■ **WHAT YOU ARE ASKED TO DO**:
Among the lines below, keep only those from the one containing "Experci SEO pochodzą z różnorodnych" through the one containing "diversi orizzonti temporali.", and reproduce them exactly.

(Stored items)

━━━━━━━━━━━━━━━━━━━━

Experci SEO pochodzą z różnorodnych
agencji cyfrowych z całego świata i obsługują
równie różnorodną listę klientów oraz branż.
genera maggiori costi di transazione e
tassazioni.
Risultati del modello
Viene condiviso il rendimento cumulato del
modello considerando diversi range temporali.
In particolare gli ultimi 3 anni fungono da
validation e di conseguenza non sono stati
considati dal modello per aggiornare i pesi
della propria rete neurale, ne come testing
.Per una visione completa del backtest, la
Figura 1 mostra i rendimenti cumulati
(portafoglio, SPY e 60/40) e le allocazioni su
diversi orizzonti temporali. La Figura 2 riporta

━━━━━━━━━━━━━━━━━━━━

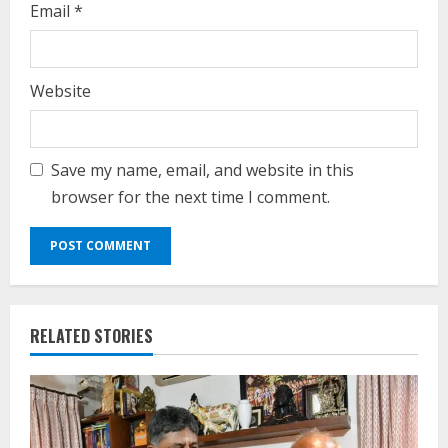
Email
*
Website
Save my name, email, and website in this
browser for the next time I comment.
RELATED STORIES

━━━━━━━━━━━━━━━━━━━━

■ **REPLY**:
Experci SEO pochodzą z różnorodnych
agencji cyfrowych z całego świata i obsługują
równie różnorodną listę klientów oraz branż.
genera maggiori costi di transazione e
tassazioni.
Risultati del modello
Viene condiviso il rendimento cumulato del
modello considerando diversi range temporali.
In particolare gli ultimi 3 anni fungono da
validation e di conseguenza non sono stati
considati dal modello per aggiornare i pesi
della propria rete neurale, ne come testing
.Per una visione completa del backtest, la
Figura 1 mostra i rendimenti cumulati
(portafoglio, SPY e 60/40) e le allocazioni su
diversi orizzonti temporali. La Figura 2 riporta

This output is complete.